▶ _What the exercise asks_: Read the records below and report each line in which "drunk" occurs.

■ ■ ■ ■ ■ ■ ■

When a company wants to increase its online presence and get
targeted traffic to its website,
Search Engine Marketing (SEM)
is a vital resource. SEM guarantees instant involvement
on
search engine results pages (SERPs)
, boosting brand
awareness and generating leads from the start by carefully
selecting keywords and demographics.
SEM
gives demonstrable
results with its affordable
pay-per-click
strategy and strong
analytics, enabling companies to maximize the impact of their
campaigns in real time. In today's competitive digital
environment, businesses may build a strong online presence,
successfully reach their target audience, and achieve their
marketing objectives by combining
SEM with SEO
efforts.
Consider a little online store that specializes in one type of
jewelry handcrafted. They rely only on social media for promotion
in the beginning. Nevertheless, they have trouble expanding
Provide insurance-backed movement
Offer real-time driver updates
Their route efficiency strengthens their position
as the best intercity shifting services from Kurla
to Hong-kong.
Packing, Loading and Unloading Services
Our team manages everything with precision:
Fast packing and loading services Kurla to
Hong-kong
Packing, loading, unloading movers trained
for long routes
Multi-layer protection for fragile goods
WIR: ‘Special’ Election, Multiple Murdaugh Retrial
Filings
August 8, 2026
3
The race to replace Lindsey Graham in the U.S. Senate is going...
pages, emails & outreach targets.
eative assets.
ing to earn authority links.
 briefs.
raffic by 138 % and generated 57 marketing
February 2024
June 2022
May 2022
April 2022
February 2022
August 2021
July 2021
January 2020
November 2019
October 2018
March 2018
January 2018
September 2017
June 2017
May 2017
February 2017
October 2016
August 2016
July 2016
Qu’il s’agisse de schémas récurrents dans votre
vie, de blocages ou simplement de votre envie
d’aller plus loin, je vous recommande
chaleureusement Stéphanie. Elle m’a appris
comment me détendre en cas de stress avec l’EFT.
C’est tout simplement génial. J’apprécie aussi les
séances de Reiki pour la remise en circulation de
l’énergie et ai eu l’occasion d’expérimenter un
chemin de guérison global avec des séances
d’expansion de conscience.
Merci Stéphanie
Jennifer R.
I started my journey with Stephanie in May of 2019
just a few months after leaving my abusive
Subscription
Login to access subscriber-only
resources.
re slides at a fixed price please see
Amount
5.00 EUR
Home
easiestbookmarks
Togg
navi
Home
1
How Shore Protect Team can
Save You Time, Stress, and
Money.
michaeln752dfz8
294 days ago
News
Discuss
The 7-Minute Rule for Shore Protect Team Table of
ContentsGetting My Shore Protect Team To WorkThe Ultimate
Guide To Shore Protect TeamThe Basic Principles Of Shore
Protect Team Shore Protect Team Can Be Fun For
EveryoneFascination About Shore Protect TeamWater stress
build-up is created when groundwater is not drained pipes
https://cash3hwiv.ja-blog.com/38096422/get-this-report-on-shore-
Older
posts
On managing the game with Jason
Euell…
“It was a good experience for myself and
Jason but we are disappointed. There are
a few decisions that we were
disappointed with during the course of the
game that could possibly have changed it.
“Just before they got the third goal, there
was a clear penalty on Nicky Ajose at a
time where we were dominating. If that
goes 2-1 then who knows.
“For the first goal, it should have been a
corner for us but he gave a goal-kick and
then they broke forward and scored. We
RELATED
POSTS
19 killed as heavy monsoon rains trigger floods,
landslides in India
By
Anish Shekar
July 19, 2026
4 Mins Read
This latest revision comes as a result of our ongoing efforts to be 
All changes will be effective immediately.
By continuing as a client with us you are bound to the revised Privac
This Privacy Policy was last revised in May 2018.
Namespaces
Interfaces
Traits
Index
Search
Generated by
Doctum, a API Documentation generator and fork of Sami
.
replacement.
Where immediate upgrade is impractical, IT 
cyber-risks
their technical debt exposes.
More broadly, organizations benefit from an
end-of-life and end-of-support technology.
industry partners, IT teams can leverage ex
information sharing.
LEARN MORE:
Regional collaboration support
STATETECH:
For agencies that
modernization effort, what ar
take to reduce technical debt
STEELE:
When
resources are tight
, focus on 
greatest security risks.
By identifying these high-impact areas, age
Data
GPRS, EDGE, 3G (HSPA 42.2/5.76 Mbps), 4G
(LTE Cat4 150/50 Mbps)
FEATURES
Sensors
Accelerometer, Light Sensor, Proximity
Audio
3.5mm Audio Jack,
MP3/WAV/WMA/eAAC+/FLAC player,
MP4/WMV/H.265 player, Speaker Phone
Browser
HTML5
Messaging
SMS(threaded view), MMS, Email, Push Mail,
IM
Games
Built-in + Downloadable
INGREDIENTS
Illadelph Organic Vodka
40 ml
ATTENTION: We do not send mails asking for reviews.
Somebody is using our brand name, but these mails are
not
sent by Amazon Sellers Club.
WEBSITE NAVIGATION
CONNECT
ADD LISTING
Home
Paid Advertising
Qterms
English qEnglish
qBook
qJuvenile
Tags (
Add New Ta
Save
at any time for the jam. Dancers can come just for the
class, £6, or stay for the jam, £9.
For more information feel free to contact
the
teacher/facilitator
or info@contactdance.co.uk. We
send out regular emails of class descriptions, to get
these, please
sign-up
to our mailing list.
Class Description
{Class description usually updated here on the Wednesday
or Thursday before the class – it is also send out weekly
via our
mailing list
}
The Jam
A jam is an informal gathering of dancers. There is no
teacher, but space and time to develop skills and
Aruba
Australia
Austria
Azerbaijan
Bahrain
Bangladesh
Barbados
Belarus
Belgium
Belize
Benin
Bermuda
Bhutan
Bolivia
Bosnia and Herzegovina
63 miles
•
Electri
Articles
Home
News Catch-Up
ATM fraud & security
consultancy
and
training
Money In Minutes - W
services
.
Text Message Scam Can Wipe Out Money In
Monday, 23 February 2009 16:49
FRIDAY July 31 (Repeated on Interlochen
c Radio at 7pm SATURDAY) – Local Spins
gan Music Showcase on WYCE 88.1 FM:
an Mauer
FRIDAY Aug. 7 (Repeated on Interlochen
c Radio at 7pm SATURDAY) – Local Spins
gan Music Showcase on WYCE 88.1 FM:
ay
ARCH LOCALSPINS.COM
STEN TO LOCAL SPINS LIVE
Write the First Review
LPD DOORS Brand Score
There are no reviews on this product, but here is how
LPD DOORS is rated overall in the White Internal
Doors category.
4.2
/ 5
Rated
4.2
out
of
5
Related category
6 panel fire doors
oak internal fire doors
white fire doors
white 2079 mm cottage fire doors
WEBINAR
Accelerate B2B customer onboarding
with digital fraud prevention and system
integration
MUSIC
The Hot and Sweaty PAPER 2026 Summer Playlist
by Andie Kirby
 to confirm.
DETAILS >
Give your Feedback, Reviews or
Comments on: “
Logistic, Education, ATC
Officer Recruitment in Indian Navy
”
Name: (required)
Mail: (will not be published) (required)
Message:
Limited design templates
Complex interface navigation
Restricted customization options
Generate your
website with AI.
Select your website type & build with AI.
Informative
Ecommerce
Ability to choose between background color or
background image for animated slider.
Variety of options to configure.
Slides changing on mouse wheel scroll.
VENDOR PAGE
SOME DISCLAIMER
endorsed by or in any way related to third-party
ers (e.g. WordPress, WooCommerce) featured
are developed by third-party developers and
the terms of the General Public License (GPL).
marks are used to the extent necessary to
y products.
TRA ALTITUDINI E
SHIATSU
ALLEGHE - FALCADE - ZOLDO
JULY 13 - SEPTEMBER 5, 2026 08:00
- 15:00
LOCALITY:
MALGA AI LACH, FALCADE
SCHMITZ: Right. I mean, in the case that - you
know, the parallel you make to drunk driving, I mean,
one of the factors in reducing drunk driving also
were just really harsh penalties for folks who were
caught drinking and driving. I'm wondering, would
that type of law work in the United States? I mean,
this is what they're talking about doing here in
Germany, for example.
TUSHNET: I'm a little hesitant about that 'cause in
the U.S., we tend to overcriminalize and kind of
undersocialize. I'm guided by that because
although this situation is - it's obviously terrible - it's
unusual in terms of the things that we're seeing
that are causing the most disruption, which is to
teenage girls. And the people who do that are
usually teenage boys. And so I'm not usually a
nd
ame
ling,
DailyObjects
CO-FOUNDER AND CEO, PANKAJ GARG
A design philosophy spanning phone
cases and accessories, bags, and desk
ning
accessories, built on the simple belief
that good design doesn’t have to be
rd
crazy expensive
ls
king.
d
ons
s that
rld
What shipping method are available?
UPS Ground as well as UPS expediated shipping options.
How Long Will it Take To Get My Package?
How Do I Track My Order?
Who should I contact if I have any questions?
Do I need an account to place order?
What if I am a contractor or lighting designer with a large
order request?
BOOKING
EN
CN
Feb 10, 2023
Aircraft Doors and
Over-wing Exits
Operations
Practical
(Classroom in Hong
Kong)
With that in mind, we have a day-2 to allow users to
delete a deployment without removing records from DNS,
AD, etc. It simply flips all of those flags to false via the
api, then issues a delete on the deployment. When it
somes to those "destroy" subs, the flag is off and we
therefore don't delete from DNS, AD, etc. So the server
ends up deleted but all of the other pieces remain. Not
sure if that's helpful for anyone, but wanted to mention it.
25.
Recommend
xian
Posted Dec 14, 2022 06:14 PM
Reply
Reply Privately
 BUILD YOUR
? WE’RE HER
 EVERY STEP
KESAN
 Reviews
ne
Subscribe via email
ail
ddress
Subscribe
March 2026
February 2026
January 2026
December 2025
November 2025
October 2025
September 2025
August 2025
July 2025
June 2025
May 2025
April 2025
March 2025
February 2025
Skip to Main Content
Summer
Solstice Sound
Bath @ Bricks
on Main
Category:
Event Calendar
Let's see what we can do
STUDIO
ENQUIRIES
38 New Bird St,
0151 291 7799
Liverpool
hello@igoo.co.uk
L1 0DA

■ ■ ■ ■ ■ ■ ■

▶ _Solution for this task_:
know, the parallel you make to drunk driving, I mean,
one of the factors in reducing drunk driving also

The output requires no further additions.